You must be actively engaged in the performance of the duties of a minister in your belief system. Saying a prayer before meals is not sufficient to claim benefits under the tax code. Reasonableness has to be understood by the individual and it IS understood and enforced by the IRS.
Compensation to a minister by a church or other religious organization must be “commensurate” with the duties performed. If you are “over paid” there are penalties for that which may amount to 100% tax plus penalties. Honesty and sincerity are vital and if you do not have those traits, you may be in the wrong field of work.
Is it possible that a person can self-ordain? Yes, but there is much misunderstanding about such a status. In the Bible in John 15:16 it states: (depending upon which translation) “For ye have not chosen me, but I have chosen you and ordained you before the foundation of the earth…” If God has chosen you and ordained you, you would certainly not have any need for a piece of paper from some religious organization. That may be correct in the religious meaning of the term ordination, however it is usually not sufficient for society. Yes, you can have “the calling” and be filled with the Spirit and be able to do all of the duties of a minister. Our society expects ministers to have the approval of some religious organization.

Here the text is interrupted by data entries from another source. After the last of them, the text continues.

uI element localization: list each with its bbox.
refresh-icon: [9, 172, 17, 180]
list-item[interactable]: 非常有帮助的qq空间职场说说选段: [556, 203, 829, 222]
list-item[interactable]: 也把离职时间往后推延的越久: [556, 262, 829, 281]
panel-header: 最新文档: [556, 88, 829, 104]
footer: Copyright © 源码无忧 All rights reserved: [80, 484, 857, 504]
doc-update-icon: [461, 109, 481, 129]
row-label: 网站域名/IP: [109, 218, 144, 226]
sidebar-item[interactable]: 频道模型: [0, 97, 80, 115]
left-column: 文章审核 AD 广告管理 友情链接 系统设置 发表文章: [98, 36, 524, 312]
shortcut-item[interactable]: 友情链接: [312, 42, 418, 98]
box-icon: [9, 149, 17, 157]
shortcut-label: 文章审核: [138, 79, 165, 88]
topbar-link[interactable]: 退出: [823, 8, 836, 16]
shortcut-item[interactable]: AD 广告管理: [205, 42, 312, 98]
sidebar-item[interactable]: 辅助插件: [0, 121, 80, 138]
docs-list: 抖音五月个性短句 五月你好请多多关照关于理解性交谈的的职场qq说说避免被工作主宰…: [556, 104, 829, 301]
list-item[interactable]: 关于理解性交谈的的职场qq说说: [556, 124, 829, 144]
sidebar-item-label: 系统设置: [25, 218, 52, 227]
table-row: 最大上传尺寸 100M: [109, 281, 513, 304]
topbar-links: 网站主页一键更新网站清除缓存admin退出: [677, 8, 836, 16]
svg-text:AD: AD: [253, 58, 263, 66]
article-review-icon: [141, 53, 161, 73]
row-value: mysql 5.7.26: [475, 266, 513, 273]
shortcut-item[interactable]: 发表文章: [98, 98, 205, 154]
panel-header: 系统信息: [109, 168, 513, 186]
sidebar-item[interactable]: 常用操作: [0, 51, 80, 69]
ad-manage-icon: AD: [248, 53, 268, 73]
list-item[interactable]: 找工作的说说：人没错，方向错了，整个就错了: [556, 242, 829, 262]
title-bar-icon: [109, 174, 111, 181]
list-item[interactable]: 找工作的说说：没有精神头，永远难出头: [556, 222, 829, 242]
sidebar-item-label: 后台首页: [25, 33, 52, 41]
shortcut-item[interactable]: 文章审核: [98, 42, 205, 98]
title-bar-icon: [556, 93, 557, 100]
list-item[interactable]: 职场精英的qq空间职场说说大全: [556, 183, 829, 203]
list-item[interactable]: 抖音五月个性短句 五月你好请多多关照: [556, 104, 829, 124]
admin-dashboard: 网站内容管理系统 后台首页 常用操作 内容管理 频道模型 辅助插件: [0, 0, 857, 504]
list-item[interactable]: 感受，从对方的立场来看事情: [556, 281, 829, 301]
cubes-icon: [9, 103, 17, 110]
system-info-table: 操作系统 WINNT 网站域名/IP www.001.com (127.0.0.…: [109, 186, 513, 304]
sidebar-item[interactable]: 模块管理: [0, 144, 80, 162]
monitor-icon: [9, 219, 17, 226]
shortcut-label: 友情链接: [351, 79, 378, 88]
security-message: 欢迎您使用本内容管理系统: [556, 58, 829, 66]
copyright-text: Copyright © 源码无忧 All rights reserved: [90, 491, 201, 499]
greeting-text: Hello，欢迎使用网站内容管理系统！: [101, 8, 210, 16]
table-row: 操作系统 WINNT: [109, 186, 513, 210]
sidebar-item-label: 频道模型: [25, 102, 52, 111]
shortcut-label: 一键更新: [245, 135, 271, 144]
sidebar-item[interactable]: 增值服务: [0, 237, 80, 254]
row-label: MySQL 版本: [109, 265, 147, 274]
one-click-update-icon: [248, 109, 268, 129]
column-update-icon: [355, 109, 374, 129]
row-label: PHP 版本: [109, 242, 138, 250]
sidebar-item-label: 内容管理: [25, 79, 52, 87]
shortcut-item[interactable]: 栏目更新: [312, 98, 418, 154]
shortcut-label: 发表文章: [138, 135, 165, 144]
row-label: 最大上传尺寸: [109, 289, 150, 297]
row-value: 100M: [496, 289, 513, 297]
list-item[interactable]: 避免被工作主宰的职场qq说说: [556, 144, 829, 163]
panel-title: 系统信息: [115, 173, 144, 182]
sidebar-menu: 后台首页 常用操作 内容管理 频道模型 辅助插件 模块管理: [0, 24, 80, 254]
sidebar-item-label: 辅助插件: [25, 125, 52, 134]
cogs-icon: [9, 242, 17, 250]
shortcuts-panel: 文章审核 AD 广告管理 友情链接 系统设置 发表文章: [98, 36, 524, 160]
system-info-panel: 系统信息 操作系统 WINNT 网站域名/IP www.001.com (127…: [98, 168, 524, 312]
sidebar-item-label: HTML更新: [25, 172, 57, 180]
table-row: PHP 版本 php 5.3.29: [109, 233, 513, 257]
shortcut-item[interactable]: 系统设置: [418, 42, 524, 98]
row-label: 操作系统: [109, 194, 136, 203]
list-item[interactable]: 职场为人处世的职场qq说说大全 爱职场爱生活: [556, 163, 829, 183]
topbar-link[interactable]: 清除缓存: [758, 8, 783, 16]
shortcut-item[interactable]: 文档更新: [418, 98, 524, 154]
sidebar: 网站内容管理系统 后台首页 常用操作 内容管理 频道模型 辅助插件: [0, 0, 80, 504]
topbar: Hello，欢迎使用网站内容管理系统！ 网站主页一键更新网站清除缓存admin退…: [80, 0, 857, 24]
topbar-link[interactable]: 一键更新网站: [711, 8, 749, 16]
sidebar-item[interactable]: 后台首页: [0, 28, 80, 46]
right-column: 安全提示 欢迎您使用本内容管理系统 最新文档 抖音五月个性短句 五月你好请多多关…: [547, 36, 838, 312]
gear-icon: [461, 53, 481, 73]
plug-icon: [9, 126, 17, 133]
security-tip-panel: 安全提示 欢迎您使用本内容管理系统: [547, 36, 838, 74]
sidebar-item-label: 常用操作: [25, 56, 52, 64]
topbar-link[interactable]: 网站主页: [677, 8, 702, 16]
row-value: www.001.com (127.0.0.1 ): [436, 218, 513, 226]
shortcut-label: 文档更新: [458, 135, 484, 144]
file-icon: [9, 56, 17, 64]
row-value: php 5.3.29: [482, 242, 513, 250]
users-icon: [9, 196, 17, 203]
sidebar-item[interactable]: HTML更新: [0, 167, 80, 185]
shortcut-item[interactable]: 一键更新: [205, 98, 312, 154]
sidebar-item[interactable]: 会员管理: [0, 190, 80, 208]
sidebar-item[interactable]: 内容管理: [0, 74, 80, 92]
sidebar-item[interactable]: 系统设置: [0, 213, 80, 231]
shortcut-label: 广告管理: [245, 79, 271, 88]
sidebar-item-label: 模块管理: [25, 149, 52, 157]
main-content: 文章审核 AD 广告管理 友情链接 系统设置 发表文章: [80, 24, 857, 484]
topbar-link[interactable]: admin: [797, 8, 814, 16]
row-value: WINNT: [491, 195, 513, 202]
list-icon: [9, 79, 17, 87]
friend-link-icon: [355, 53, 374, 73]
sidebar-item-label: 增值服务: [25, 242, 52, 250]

Remember while it may not be the law, it is the expectation, just as it is for those practicing medicine and the law.
The Universal Life Church realized this almost fifty years ago when it made the decision to ordain all who ask, without questions as to beliefs and for free.
We trust that this discourse will help you to have a clearer understanding of ordination and your responsibilities as an ordained minister. Invest in the Zondervan books, and you will be ready to begin your life giving and helping others both in their times of need and joy.